As he expected, the assessment showed that many of the organization's older firewalls, routers and servers needed to be replaced. It also found, unexpectedly, that a number of ports had been left open in firewalls to accommodate older applications no longer in use. Other findings weren't technical but pertained to policies and procedures. The policies of some former employees, for example, hadn't been disabled, and there wasn't enough documentation for the company's security policies and procedures. Fischer admits that's the area he's been slowest to fix.
If he had anything to do over, Fischer says he would have built an annual assessment into his budget. "When talking about doing this with senior management, make sure to implant the idea that this isn't a one-time deal," he says.
Price Tags and Providers
Indeed, an assessment's cost can vary greatly. Pricing starts at about $2,000. It goes up with the number and type of devices and applications to be tested, with those requiring specialized skills costing more. Probing a Web application or a wireless network, for example, "can even require higher-end commercial tools, which can be quite pricey," Beaver says. Another key factor, consultants say, is what you get at the end -- a useful analysis of the tests performed, or just the output from a scan of your systems.
Vendors are plentiful in this space and include everyone from large consulting firms and major technology vendors to local security consultants. On the low end, Hewlett-Packard Co.'s Security Vulnerability Assessment for SMB (Basic), at less than $2,000, includes a review of a customer's security architecture and policy, as well as a penetration test of up to 15 IP addresses in the customer's perimeter. (Testing of up to 50 IP addresses costs $1,000 more.) The findings are presented in a "discovery and recommendations" report that identifies gaps in security, as well as a "best practices sharing session" of up to one hour.
What to Demand in an Assessment Report:
- A detailed list of vulnerabilities and recommendations for fixing them.
- An in-person presentation of the findings with opportunity for Q&A.
- A ranking of vulnerabilities based on importance to the business.
Holbert says he chose Avnet not only for its technical skills, but also because the staff could provide "a good technical analysis and summary of what they found, and a good list of remediation events or tasks." Avnet also tells Holbert how his security practices compare with industry best practices.
Other users recommend insisting on a live presentation of the results, with an opportunity for questions and answers.
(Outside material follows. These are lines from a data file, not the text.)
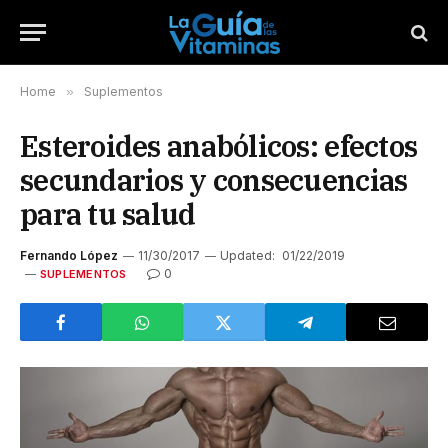
Home
»
Suplementos
Esteroides anabólicos: efectos
secundarios y consecuencias
para tu salud
Fernando López
11/30/2017
Updated:
01/22/2019
0
SUPLEMENTOS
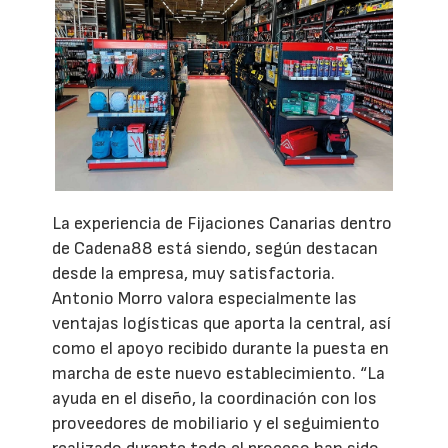
La experiencia de Fijaciones Canarias dentro
de Cadena88 está siendo, según destacan
desde la empresa, muy satisfactoria.
Antonio Morro valora especialmente las
ventajas logísticas que aporta la central, así
como el apoyo recibido durante la puesta en
marcha de este nuevo establecimiento. “La
ayuda en el diseño, la coordinación con los
proveedores de mobiliario y el seguimiento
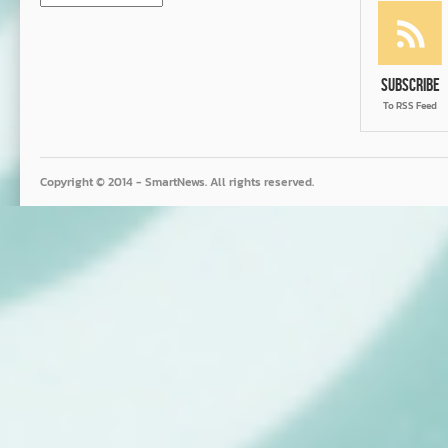
Subscribe
To RSS Feed
Copyright © 2014 - SmartNews. All rights reserved.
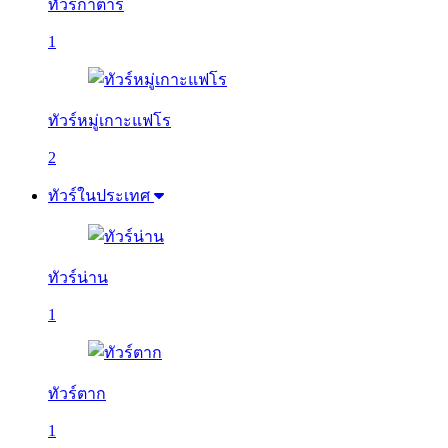
ทัวร์กาตาร์
1
ทัวร์หมู่เกาะแฟโร
2
ทัวร์ในประเทศ
ทัวร์น่าน
1
ทัวร์ตาก
1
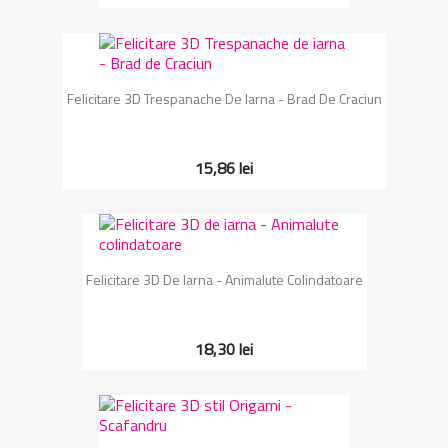
Felicitare 3D Trespanache De Iarna - Brad De Craciun
15,86 lei
Felicitare 3D De Iarna - Animalute Colindatoare
18,30 lei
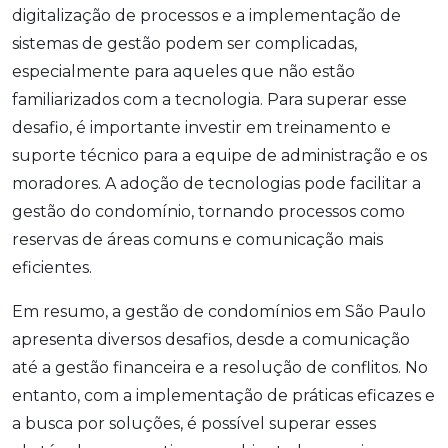
digitalização de processos e a implementação de
sistemas de gestão podem ser complicadas,
especialmente para aqueles que não estão
familiarizados com a tecnologia. Para superar esse
desafio, é importante investir em treinamento e
suporte técnico para a equipe de administração e os
moradores. A adoção de tecnologias pode facilitar a
gestão do condomínio, tornando processos como
reservas de áreas comuns e comunicação mais
eficientes.
Em resumo, a gestão de condomínios em São Paulo
apresenta diversos desafios, desde a comunicação
até a gestão financeira e a resolução de conflitos. No
entanto, com a implementação de práticas eficazes e
a busca por soluções, é possível superar esses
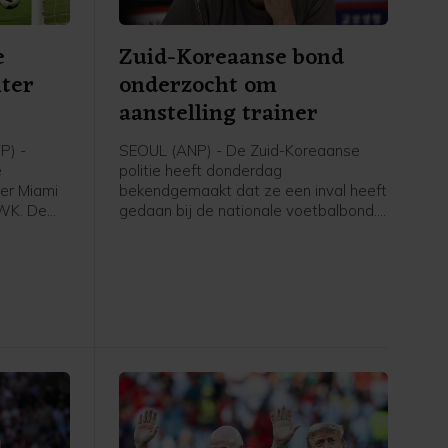
e
Zuid-Koreaanse bond
nter
onderzocht om
aanstelling trainer
P) -
SEOUL (ANP) - De Zuid-Koreaanse
e
politie heeft donderdag
er Miami
bekendgemaakt dat ze een inval heeft
 WK. De
gedaan bij de nationale voetbalbond.
 twee keer
De actie maakt deel uit van een
onderzoek naar de aanstelling van de
agues Cup
bondscoach tijdens een teleurstellend
ico San
verlopen WK, waarin het land er niet in
er aller
slaagde de knock-outfase te bereiken.
veertien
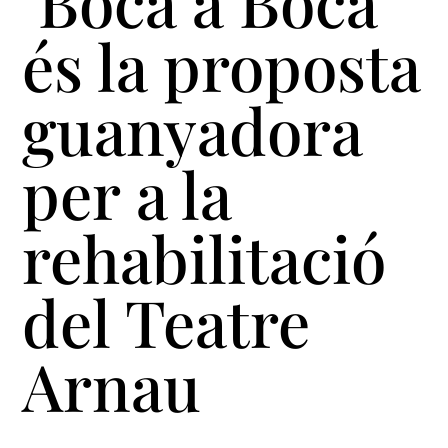
‘Boca a Boca’
és la proposta
guanyadora
per a la
rehabilitació
del Teatre
Arnau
That helps the internal team understand the results and get buy-in for the need for security from the rest of the organization.
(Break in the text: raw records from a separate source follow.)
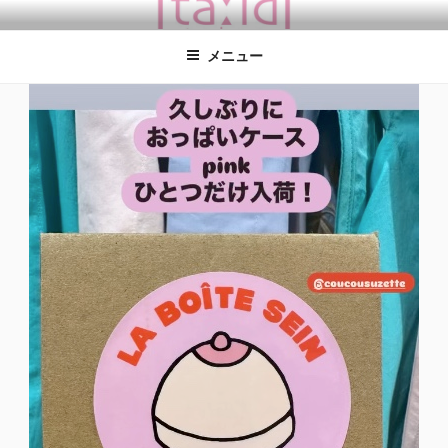
コ
TA:ID TOKYO
タイドトーキョー / coucou suzette / 学芸大学徒歩１分 / 東京の雑貨屋
ン
さん coucou suzette日本正規取扱店 ククシュゼット 店舗 ククシュゼッ
メニュー
テ
ト 店舗 東京
ン
ツ
へ
ス
キ
ッ
プ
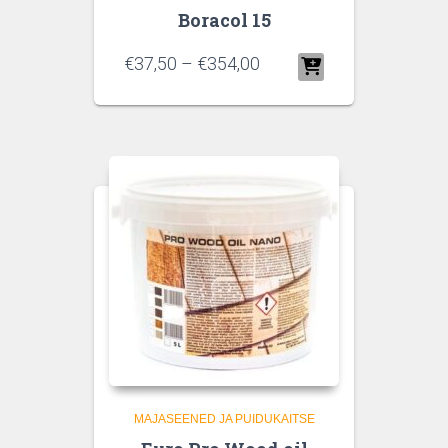
Boracol 15
€
37,50
–
€
354,00
MAJASEENED JA PUIDUKAITSE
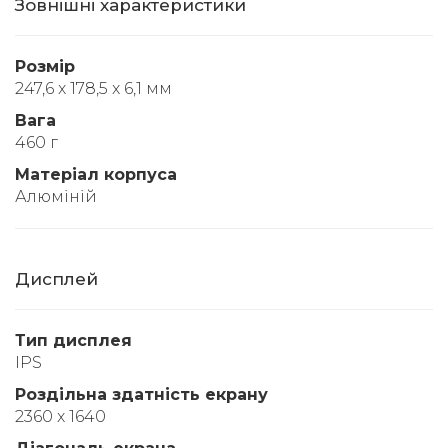
Зовнішні характеристики
Розмір
247,6 x 178,5 x 6,1 мм
Вага
460 г
Матеріал корпуса
Алюміній
Дисплей
Тип дисплея
IPS
Роздільна здатність екрану
2360 x 1640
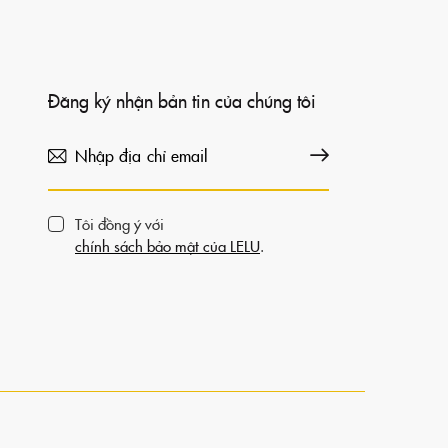
Đăng ký nhận bản tin của chúng tôi
Đăng ký
Tôi đồng ý với
chính sách bảo mật của LELU
.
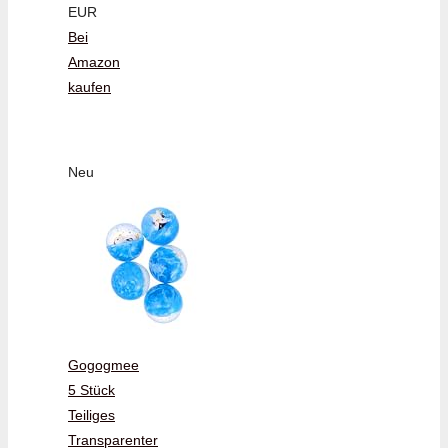
EUR
Bei
Amazon
kaufen
Neu
Gogogmee
5 Stück
Teiliges
Transparenter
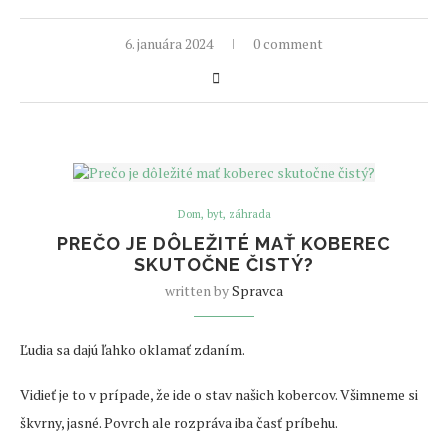
6. januára 2024
0 comment
Dom, byt, záhrada
PREČO JE DÔLEŽITÉ MAŤ KOBEREC
SKUTOČNE ČISTÝ?
written by
Spravca
Ľudia sa dajú ľahko oklamať zdaním.
Vidieť je to v prípade, že ide o stav našich kobercov. Všimneme si
škvrny, jasné. Povrch ale rozpráva iba časť príbehu.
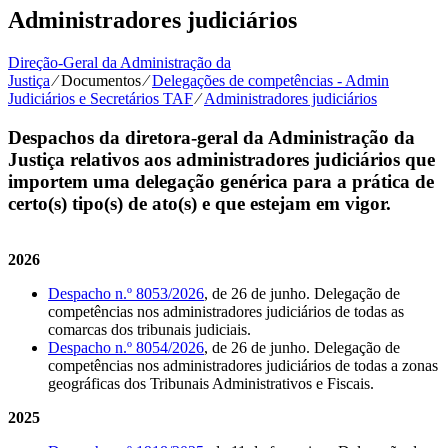
Administradores judiciários
Direção-Geral da Administração da
Justiça
⁄
Documentos
⁄
Delegações de competências - Admin
Judiciários e Secretários TAF
⁄
Administradores judiciários
Despachos da diretora-geral da Administração da
Justiça relativos aos administradores judiciários que
importem uma delegação genérica para a prática de
certo(s) tipo(s) de ato(s) e que estejam em vigor.
2026
Despacho n.º 8053/2026
, de 26 de junho. Delegação de
competências nos administradores judiciários de todas as
comarcas dos tribunais judiciais.
Despacho n.º 8054/2026
, de 26 de junho. Delegação de
competências nos administradores judiciários de todas a zonas
geográficas dos Tribunais Administrativos e Fiscais.
2025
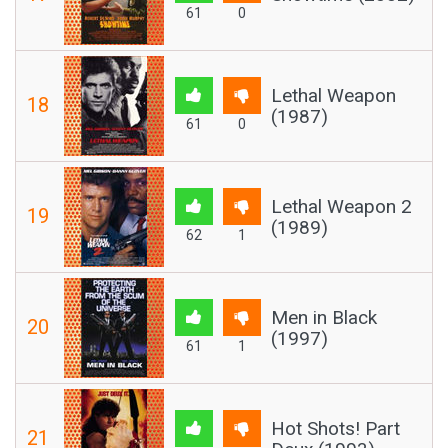
61
0
Lethal Weapon
18
(1987)
61
0
Lethal Weapon 2
19
(1989)
62
1
Men in Black
20
(1997)
61
1
Hot Shots! Part
21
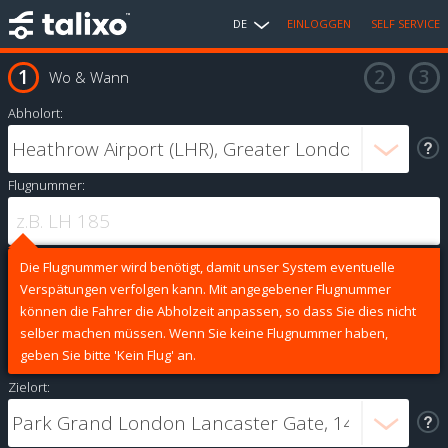
DE
EINLOGGEN
SELF SERVICE
Wo & Wann
Abholort:
Flugnummer:
Die Flugnummer wird benötigt, damit unser System eventuelle
Verspätungen verfolgen kann. Mit angegebener Flugnummer
können die Fahrer die Abholzeit anpassen, so dass Sie dies nicht
selber machen müssen. Wenn Sie keine Flugnummer haben,
geben Sie bitte 'Kein Flug' an.
Zielort:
Often, IT or security managers use the results to justify budget requests. Fischer performed his assessment to get a "Good Housekeeping Seal so we could demonstrate to our users that we had good reason" to spend more not only on security, but also the overall IT infrastructure, he says.
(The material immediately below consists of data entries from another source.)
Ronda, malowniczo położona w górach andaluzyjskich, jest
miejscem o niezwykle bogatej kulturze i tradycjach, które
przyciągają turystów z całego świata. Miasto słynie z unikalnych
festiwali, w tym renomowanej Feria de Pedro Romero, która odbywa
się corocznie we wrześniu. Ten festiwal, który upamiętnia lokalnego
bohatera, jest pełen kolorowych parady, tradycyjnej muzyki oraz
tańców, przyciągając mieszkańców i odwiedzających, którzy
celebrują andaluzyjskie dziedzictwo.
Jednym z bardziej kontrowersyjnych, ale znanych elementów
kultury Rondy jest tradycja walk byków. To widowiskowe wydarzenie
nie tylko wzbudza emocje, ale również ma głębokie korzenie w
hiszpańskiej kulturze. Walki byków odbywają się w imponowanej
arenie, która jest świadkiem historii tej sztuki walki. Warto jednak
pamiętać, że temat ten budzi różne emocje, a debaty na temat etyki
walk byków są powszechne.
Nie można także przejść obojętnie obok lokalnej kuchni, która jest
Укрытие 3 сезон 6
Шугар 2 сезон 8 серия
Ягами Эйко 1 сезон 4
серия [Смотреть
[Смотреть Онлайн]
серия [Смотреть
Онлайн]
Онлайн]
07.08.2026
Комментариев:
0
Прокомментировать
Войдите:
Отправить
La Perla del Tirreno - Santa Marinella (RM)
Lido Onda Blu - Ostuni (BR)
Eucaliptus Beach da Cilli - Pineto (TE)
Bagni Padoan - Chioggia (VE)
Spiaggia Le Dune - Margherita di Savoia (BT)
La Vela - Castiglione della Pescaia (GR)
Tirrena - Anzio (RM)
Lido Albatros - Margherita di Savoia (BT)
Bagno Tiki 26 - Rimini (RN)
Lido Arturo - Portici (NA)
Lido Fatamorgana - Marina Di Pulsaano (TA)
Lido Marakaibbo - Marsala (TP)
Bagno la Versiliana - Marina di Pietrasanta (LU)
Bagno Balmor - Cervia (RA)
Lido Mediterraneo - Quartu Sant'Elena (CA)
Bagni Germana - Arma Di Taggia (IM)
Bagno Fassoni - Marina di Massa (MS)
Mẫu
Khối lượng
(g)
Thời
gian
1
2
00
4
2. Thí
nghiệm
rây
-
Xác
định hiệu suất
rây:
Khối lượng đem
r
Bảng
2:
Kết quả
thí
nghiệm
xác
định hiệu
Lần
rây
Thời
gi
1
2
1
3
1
Companies use different methods for cost-justifying security assessments, just as they use various methods to cost-justify spending on security itself. North American Scientific funds its security assessments, like all its security spending, based on its estimate of the value of its information assets. Holbert says the company views its security spending almost as a form of insurance against the loss of its valuable information assets. "How do you value the loss of your email system? How do you value the loss of certain electronic assets like price lists or customer lists?" he asks. Compared with traditional insurance, he says, spending on security and security assessment is a bargain.